It was a historic weekend for sumo in Japan as the first-ever Wanpaku national championships for elementary school-age girls took place at Okudo Sogo Sports Center in Tokyo’s Katsushika Ward on Sunday.
Previously, girls who had won through regional qualifying events were unable to take part in the national finals as that event is held in the Ryogoku Kokugikan — a venue that does not allow women onto its dohyō (ring).
Girls in grades four to six competed in the day-long event which was live-streamed on YouTube with commentary from Japanese national team members Miku Yamanaka and Kon Hiyori.
All competitors fought in the same uniform: a mawashi over spandex shorts and tournament-issued T-shirt (color coded by year.) As with all Wanpaku competitions, event staff ringed the dohyō to ensure no hard landings on falls from the raised surface.

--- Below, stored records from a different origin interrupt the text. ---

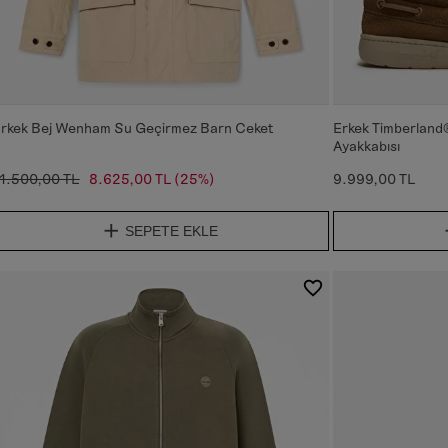
rkek Bej Wenham Su Geçirmez Barn Ceket
Erkek Timberland®
Ayakkabısı
1.500,00 TL
8.625,00 TL
(25%)
9.999,00 TL
SEPETE EKLE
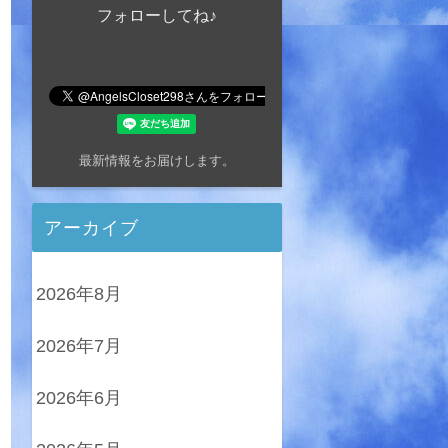
フォローしてね♪
最新情報をお届けします。
アーカイブ
2026年8月
2026年7月
2026年6月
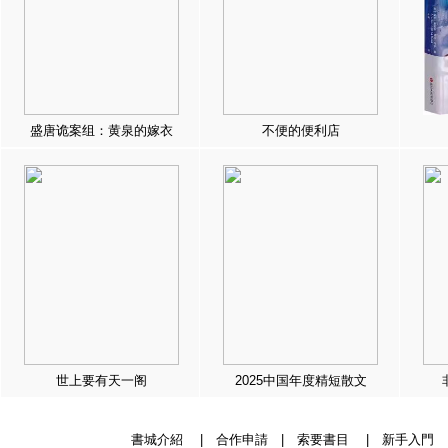
盛唐诡案组：黄泉的嫁衣
不便的便利店
世上要有天一阁
2025中国年度精短散文
書城介紹
|
合作申請
|
索要書目
|
新手入門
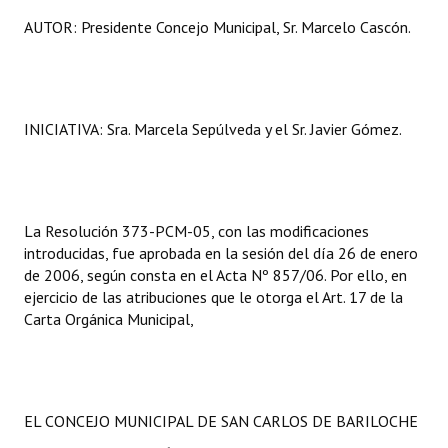
Huéspedes de Honor - Registro
AUTOR: Presidente Concejo Municipal, Sr. Marcelo Cascón.
Antiguos Pobladores - Registro
Reconocimientos - Registro
INICIATIVA: Sra. Marcela Sepúlveda y el Sr. Javier Gómez.
Bariloche, Municipio intercultural
Entrega de distinciones
REFORMA DE LA CARTA ORGÁNICA
La Resolución 373-PCM-05, con las modificaciones
introducidas, fue aprobada en la sesión del día 26 de enero
de 2006, según consta en el Acta Nº 857/06. Por ello, en
ejercicio de las atribuciones que le otorga el Art. 17 de la
Carta Orgánica Municipal,
EL CONCEJO MUNICIPAL DE SAN CARLOS DE BARILOCHE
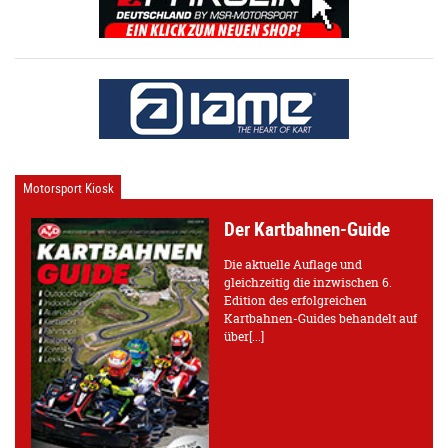
Motorsport Kiosk
Der Kartbahnen-Guide
Die aktuelle Auflage und
gleichzeitig die inzwischen 6.
Edition des erfolgreichen
Kartbahnen-Guides behandelt auf
über[...]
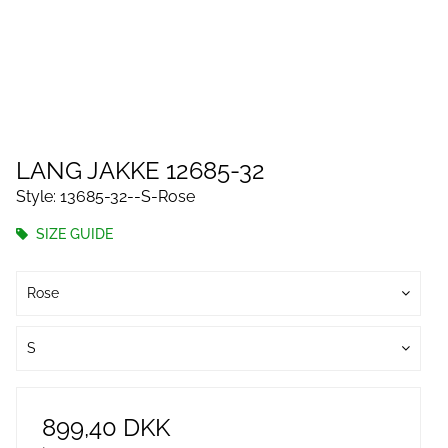
LANG JAKKE 12685-32
Style: 13685-32--S-Rose
SIZE GUIDE
Rose
S
899,40 DKK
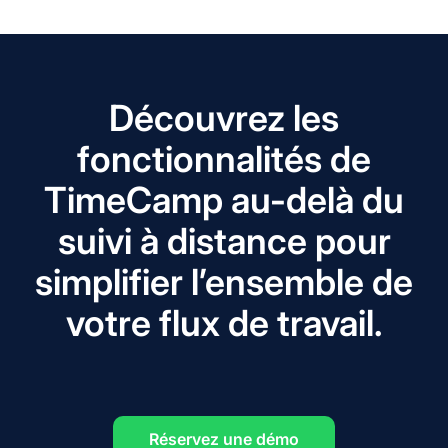
Découvrez les
fonctionnalités de
TimeCamp au-delà du
suivi à distance pour
simplifier l’ensemble de
votre flux de travail.
Réservez une démo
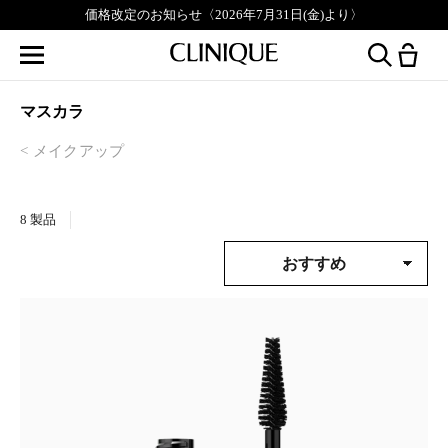
価格改定のお知らせ〈2026年7月31日(金)より〉
マスカラ
メイクアップ
8
製品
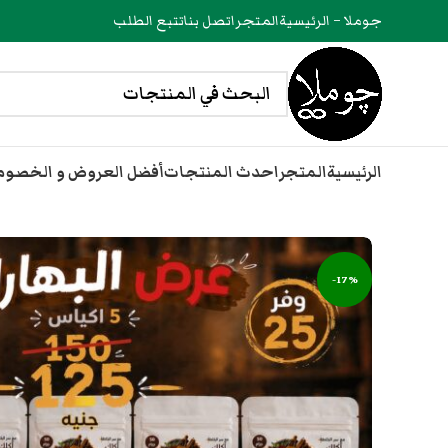
جوملا – الرئيسية
المتجر
اتصل بنا
تتبع الطلب
الرئيسية
المتجر
احدث المنتجات
أفضل العروض و الخصو
-17%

Another similarity with the original boys’ version of the finals was the bestowing of the title of yokozuna on each grade’s winner.
Shinka Shimabukuro from Okinawa became the first-ever sixth grade holder of the title, while Chiaki Kajiwara took home the fourth-grade title and Ria Ishibashi won the fifth-grade prize.
In total, 180 girls from all over the country took places in the finals, and that number is sure to grow year by year.
With a junior and senior world championships for women now firmly established, increasing the number of girls and women in the sport is paramount if sumo is to achieve its long-held dream of becoming an Olympic sport.